The significance of these classifications extends beyond mere semantic labeling. They provide foundational insights into how events are grounded in time and reality, laying the groundwork for more refined event understanding and reasoning—a leap forward in machine comprehension of narratives.

The ESC Dataset

One of the main contributions of this work is the introduction of the ESC (Event Semantic Classification) dataset. This novel bilingual dataset, encompassing both English and Chinese, is specifically crafted for fine-grained semantic classification tasks. It stands out for its inclusion of all example sentences from WordNet featuring frequent verbs, tagged with six aforementioned semantic properties concerning events.

Still Challenging for ChatGPT

Table 4: Experimental results on the ESC dataset (the numbers are averaged F1 scores on English and Chinese).
MP denotes the multi-label predictor, and MP+Gloss denotes the gloss-appended version of multi-label predictor.
Bold number in each column denote the best result for each property

We find that these fine-grained semantic understanding tasks are challenging for ChatGPT, while they can be well solved by fine-tuning smaller language models like XLM-RoBERTa.
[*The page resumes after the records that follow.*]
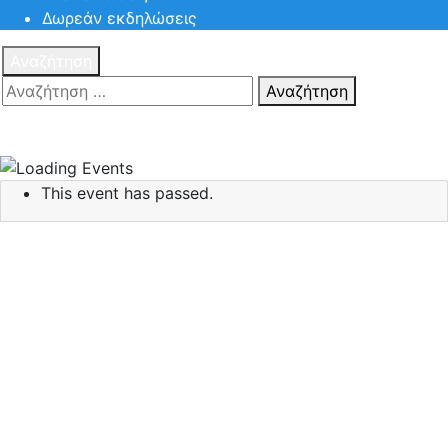
Δωρεάν εκδηλώσεις
Αναζήτηση
Αναζήτηση
Πατηστε
Esc για ακύρωση αναζήτησης ή πληκτρολογήστε την
αναζήτηση σας και πατήστε Enter.
This event has passed.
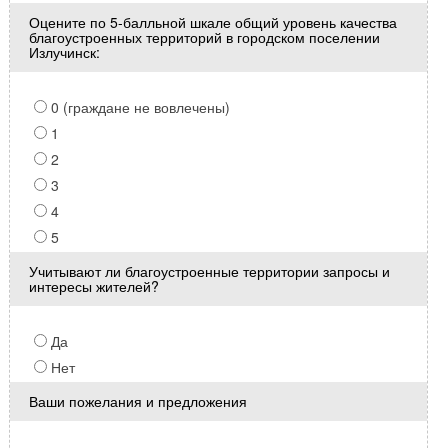
Оцените по 5-балльной шкале общий уровень качества
благоустроенных территорий в городском поселении
Излучинск:
0 (граждане не вовлечены)
1
2
3
4
5
Учитывают ли благоустроенные территории запросы и
интересы жителей?
Да
Нет
Ваши пожелания и предложения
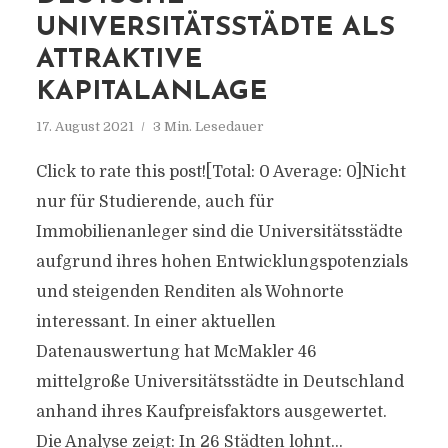
UNIVERSITÄTSSTÄDTE ALS
ATTRAKTIVE
KAPITALANLAGE
17. August 2021
3 Min. Lesedauer
Click to rate this post![Total: 0 Average: 0]Nicht
nur für Studierende, auch für
Immobilienanleger sind die Universitätsstädte
aufgrund ihres hohen Entwicklungspotenzials
und steigenden Renditen als Wohnorte
interessant. In einer aktuellen
Datenauswertung hat McMakler 46
mittelgroße Universitätsstädte in Deutschland
anhand ihres Kaufpreisfaktors ausgewertet.
Die Analyse zeigt: In 26 Städten lohnt...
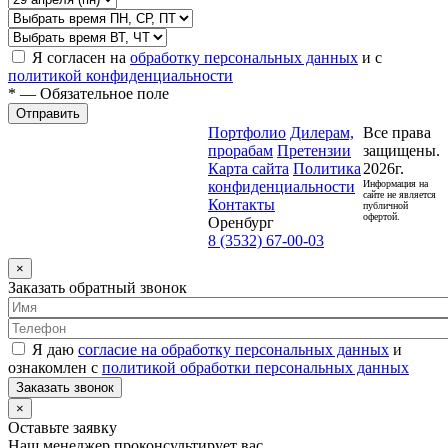
Я согласен на
обработку персональных данных
и с
политикой конфиденциальности
* — Обязательное поле
Отправить
Портфолио
Дилерам,
Все права
прорабам
Претензии
защищены.
Карта сайта
Политика
2026г.
конфиденциальности
Информация на
сайте не является
Контакты
публичной
офертой.
Оренбург
8 (3532) 67-00-03
×
Заказать обратный звонок
Я даю
согласие на обработку персональных данных
и
ознакомлен с
политикой обработки персональных данных
Заказать звонок
×
Оставьте заявку
Наш менеджер проконсультирует вас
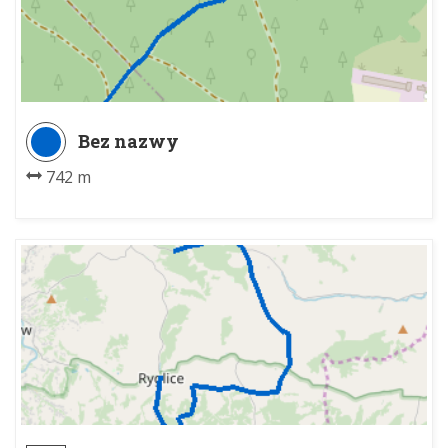
Bez nazwy
742 m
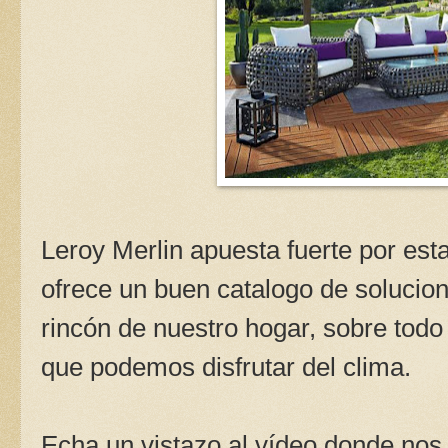
Leroy Merlin apuesta fuerte por es
ofrece un buen catalogo de solucio
rincón de nuestro hogar, sobre tod
que podemos disfrutar del clima.
Echa un vistazo al vídeo donde no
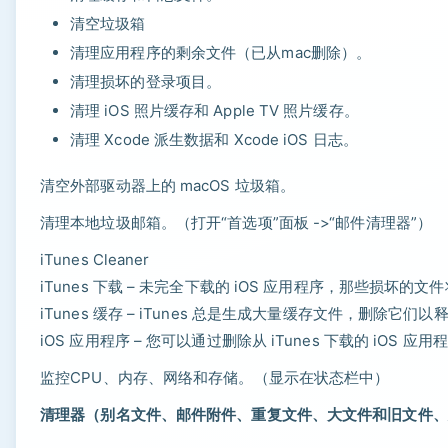
清空垃圾箱
清理应用程序的剩余文件（已从mac删除）。
清理损坏的登录项目。
清理 iOS 照片缓存和 Apple TV 照片缓存。
清理 Xcode 派生数据和 Xcode iOS 日志。
清空外部驱动器上的 macOS 垃圾箱。
清理本地垃圾邮箱。（打开“首选项”面板 ->“邮件清理器”）
iTunes Cleaner
iTunes 下载 – 未完全下载的 iOS 应用程序，那些损坏的文
iTunes 缓存 – iTunes 总是生成大量缓存文件，删除它们
iOS 应用程序 – 您可以通过删除从 iTunes 下载的 iOS
监控CPU、内存、网络和存储。（显示在状态栏中）
清理器（别名文件、邮件附件、重复文件、大文件和旧文件、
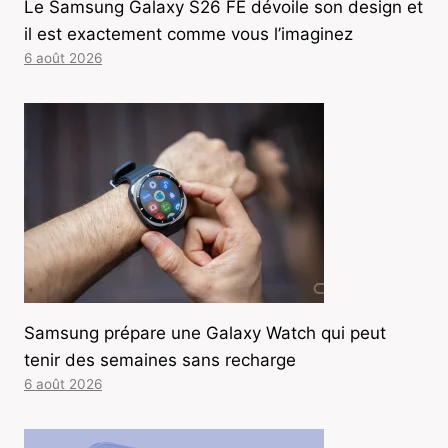
Le Samsung Galaxy S26 FE dévoile son design et
il est exactement comme vous l’imaginez
6 août 2026
Samsung prépare une Galaxy Watch qui peut
tenir des semaines sans recharge
6 août 2026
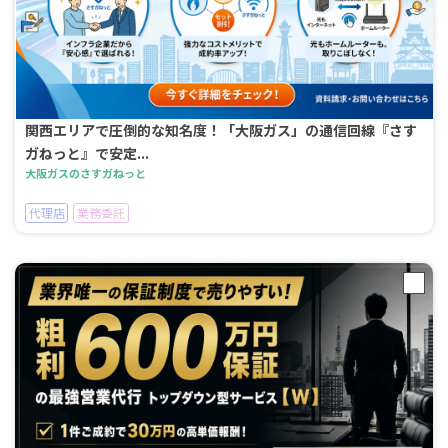
関西エリアで圧倒的な知名度！「大阪ガス」の通信回線『さす
ガねっと』で安定...
大阪ガスのさすガねっと
代理店
業務委託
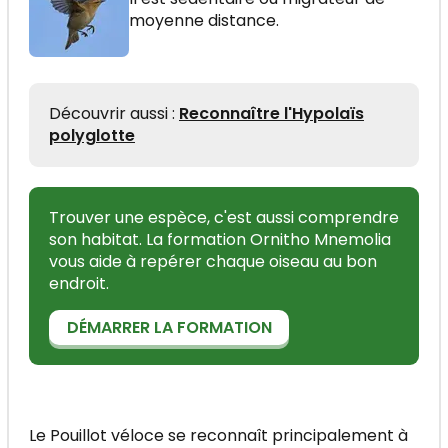
moyenne distance.
Découvrir aussi :
Reconnaître l'Hypolaïs
polyglotte
Trouver une espèce, c'est aussi comprendre
son habitat. La formation Ornitho Mnemolia
vous aide à repérer chaque oiseau au bon
endroit.
DÉMARRER LA FORMATION
Le Pouillot véloce se reconnaît principalement à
Advancing Event Understanding and Reasoning

By integrating the classification of events according to these detailed semantic properties, the research demonstrates a marked improvement in event understanding and reasoning capabilities. This is meticulously evidenced through experiments focusing on tasks such as event extraction, temporal relation extraction, and subevent relation extraction. Notably, the dataset and the sophisticated classification models designed in this study are instrumental in making substantive advancements in these areas. By leveraging innovative datasets like ESC and pushing the boundaries of event classification, the NLP field is inching closer to unlocking the full potential of machines in understanding the intricacies of human language and thought.

To read the full paper: Haoyu Wang, Hongming Zhang, Kaiqiang Song, Dong Yu, and Dan Roth, Event Semantic Classification in Context, Findings of EACL (2024).
Dataset forthcoming.

Haoyu Wang is a third-year PhD student in the Cognitive Computation Group at the University of Pennsylvania, with a research interest in event-centric natural language understanding.